A federal appeals court on Tuesday dismissed a case brought by two Democratic states that sought to have the US archivist publish and certify the Equ
A federal appeals court on Tuesday dismissed a case brought by two Democratic states that sought to have the US archivist publish and certify the Equal Rights Amendment as part of the Constitution.
The decision deals another blow to advocates’ legal efforts to get the amendment, which they say would ban discrimination on the basis of sex, recognized as the 28th Amendment to the Constitution.
“The States have not clearly and indisputably shown that the Archivist had a duty to certify and publish the ERA or that Congress lacked the authority to place a time limit in the proposing clause of the ERA,” the opinion from the US Court of Appeals for the DC Circuit states.
Illinois and Nevada in 2020 had sued the US Archivist David Ferriero, who has since retired, to compel the publication and certification of the ERA, arguing that it had met constitutional requirements.
The states appealed to the US Court of Appeals in the DC Circuit after a federal judge, an Obama appointee, dismissed the case in 2021, saying that the deadline for ratification had already passed.
Advocates for the ERA argue that the amendment would ban discrimination on the basis of sex and guarantee equality, while opponents say the ERA would undercut laws protecting women’s interests.
Illinois Attorney General Kwame Raoul and Nevada Attorney General Aaron Ford said in a statement that despite Tuesday’s ruling, “we will continue to fight for a published Constitution that explicitly prohibits all forms of discrimination, including discrimination based on sex.”

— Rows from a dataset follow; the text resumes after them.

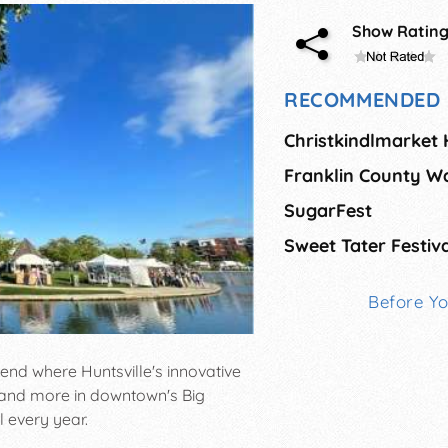
Show Ratin
RECOMMENDED 
Christkindlmarket
Franklin County W
SugarFest
Sweet Tater Festiv
Before Y
end where Huntsville's innovative
, and more in downtown's Big
l every year.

“Although the court of appeals did not direct the federal government to certify and publish the ERA, it is important to recognize what today’s opinion does not say,” the attorneys general said in the joint statement. “It does not say that the federal government cannot acknowledge the Amendment’s successful ratification, and it does not say that Congress cannot clarify that there is no deadline for ratification.”
The two Democrats called on Congress to act, noting that the Senate Judiciary Committee held a hearing Tuesday on the ERA and SJ Resolution 4, which would remove the deadline for the ratification of the ERA. Senate Majority Leader Chuck Schumer has promised a vote on the joint resolution, which is slated to happen in March.
Linda Coberly, ERA Coalition board member and chair of the ERA Coalition Legal Task Force, similarly noted in a statement Tuesday that the ruling is not the end for the ERA, but instead “leaves the issue squarely in the hands of Congress.”
“We’re disappointed in the court’s ruling. But we note that the ruling does not resolve the issue of the time limit. It simply notes that the dispute about the time limit stands in the way of finding a ‘clear and indisputable right,’ as would be necessary for the specific relief sought in the lawsuit,” Coberly said in the statement.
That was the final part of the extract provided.